惣菜パンにはあまり種類がないと前に書きました。その考えを少し改めたいと思います。

「日本のパン屋さんで見られるハムマヨパンのような普通のパン生地の惣菜パンがないが、惣菜パンはある」

普通のパン生地じゃないなら何の生地か。それはパイ生地です。

 

その外見に、生まれてから今までの脳内パン記録データがちゃかちゃかと動き、「甘」を抽出してしまいますが、その総菜パイは「インドネシア風」でした。中にはサンバルなどで味付けした挽き肉が入っていました。

パイはオランダ語でPastei。Pasteitjeだと小型のパイという意味になります。日本だとパイ生地はアップルパイとか、ベリー類がのっかったものとか、お菓子パンに多いと思うのですが、オランダではどちらかというと惣菜系パンに振り分けられるようです。1年いたイギリスでも、ペーストリーという名でパイ生地の大型の惣菜パンが各種売られていて、よくランチにしたものです。日本では唯一ミートパイくらいでしょうか。

”Pastei”で画像検索してみたところ形は違えども惣菜パンがずらずら出てきました。”パイ”で検索してみるとお菓子パンがずらずら。形は違えどもそのほとんどがアップルパイでした。パイ生地へのアプローチがまったく違うのは明らかです。オランダでは普通のパン生地を惣菜パンにする発想がないようで、日本では、パイ=甘いお菓子パンの固定概念が強すぎるようです。
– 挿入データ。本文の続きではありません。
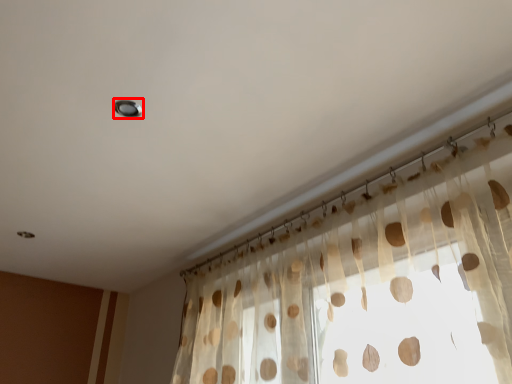 Question: From the image's perspective, where is light (annotated by the red box) located relative to curtain?

Choices:
 (A) below
 (B) above

Answer: (B) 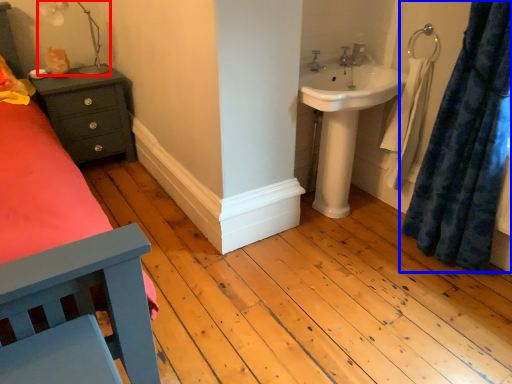 Question: Which point is closer to the camera, lamp (highlighted by a red box) or curtain (highlighted by a blue box)?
推測ですが、日本に初めて紹介されたパイはお菓子で、後に甘いものとして発展していったのではないでしょうか。

一方、ヨーロッパでは甘いパイもありますが、食事パイも並行して発展していったのだと思います。普通のパン生地は白ごはんのように素を保って、こしひかりやささにしきのように小麦粉の配合や種類で発展していき、惣菜パンはパイなど他のパン生地で発展していったとか。

日本では食パン、カレーパン、ソーセージパンなどは同じレベルで買うと思うのですが、オランダでは総菜パンを買う機会は食パンほどではありません。ちょっと遠い存在なのか、買うときのシチュエーションや気分も違うようです。少なくともツレのオランダ人は。おかずパンが食べたければ食パンの上に何かのっければいいわけで、わざわざ惣菜パイに手をのばす必要もないというか。表で小腹がすいた時のスナックようです。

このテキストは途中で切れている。